Bernhardt, who held the position for 19 years, will continue as pops conductor and will become the CSO’s first music director emeritus.
An 11-member committee, including four musicians, made the selection.
More than 250 applications for the CSO position from across the United States were sent to Henry Fogel, a Chicago-based orchestral consultant who narrowed the field to 45.
The four musicians on the search committee watched DVDs of all the semifinalists and took their selections to the group. Over two years, the top nine of 12 finalists each led the CSO as a guest conductor.
“There was a great chemistry we had together,” Dan said in a recent interview. “It felt good, being on the podium here and working with them.”
Katie Wilson, the CSO’s marketing director, said CSO musicians were involved heavily in the decision to offer the position to Dan.
“We had to know that they could work with the new director,” she said.
Spencer McCallie, who served as committee chairman, said each meeting would begin with the musicians sharing the reactions of their colleagues to each candidate.

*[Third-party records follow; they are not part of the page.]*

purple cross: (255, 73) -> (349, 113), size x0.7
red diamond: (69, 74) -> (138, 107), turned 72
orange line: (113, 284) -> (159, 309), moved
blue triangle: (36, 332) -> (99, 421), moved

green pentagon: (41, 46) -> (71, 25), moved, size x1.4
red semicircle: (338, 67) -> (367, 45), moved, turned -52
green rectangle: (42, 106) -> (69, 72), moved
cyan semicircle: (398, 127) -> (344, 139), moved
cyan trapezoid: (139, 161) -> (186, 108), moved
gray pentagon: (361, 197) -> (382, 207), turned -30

“In the end, we had had nine very good visits,” McCallie said. “The difficulty in making the decision was that there were so many positive things to talk about. ... But we realized everybody was leaning the same way. I’ve never seen a stronger consensus.”
Principal bassoonist Gordon James, who served on the selection committee, said all the guest conductors except Dan received at least one negative review from the orchestra.

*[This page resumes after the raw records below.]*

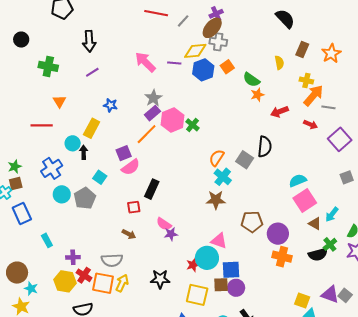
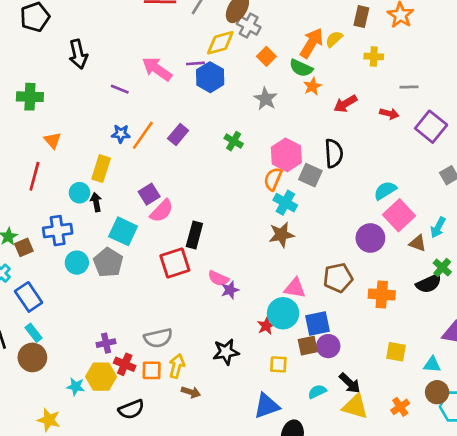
gray cross: (218, 42) -> (249, 26), turned 30
yellow semicircle: (279, 63) -> (334, 39), turned -112
blue hexagon: (203, 70) -> (210, 77), moved
purple line: (92, 72) -> (120, 89), moved, turned 64
orange arrow: (313, 95) -> (312, 43), moved
gray star: (153, 98) -> (266, 99), moved
pink hexagon: (172, 120) -> (286, 155), moved
red line: (42, 125) -> (34, 176), turned -65
orange line: (147, 134) -> (143, 135), moved
blue cross: (52, 168) -> (58, 231), turned 35
cyan square: (100, 177) -> (123, 231), size x1.5
brown square: (16, 184) -> (24, 247), moved
red square: (134, 207) -> (175, 263), size x1.6
brown pentagon: (252, 222) -> (338, 278), moved
brown arrow: (129, 234) -> (191, 392), moved
purple circle: (278, 234) -> (370, 238), moved
cyan rectangle: (47, 240) -> (33, 333), moved
brown circle: (17, 273) -> (32, 357), moved
orange square: (103, 283) -> (152, 370), size x0.7
cyan star: (31, 288) -> (76, 387), moved
yellow square: (197, 295) -> (278, 364), size x0.6
yellow square: (302, 301) -> (396, 352), moved

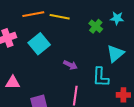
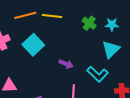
cyan star: (117, 18) -> (112, 25), moved
cyan L-shape: (101, 77) -> (98, 74), turned -45

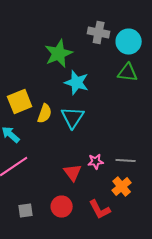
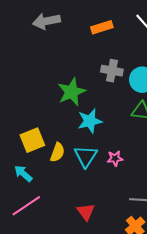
cyan star: (77, 82) -> (90, 121), turned -30
pink star: (96, 162) -> (115, 158), moved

“I think the thing that made her stand out in the end was her warmth and sincerity in combination with a very easy style of conducting,” he said. “We were looking for somebody who was going to have a sense of programming music, something people would want to support and attend. We feel like under our new director we are going to be able to maintain the highest [standard of] excellence. We’re very excited about that.”
Born in Japan, Dan moved to Houston with her family at age 8. She said music was how she found her place as a child.
“Singing in a choir or playing the piano was a way of communicating with people,” she said. “I felt like I was part of a community in the classroom. When I couldn’t speak [English], I felt like I was just an outsider, but with music I was able to belong.”
Sasse and Wilson said they hope Dan’s appointment will help to build a new generation of CSO patrons.
“Youth is a big part of why the search committee was attracted to her,” Sasse said. “I think the musicians felt like she was a consummate musician. I think they feel like she can move the orchestra ahead artistically.”
But Dan is not focused on her youth, except where it allows for potential progress.
“Time will take care of that,” she rationalized. “The good thing is, I’m still growing.”
Q&A with Kayoko Dan
Q: How did you find the experience of working with the CSO?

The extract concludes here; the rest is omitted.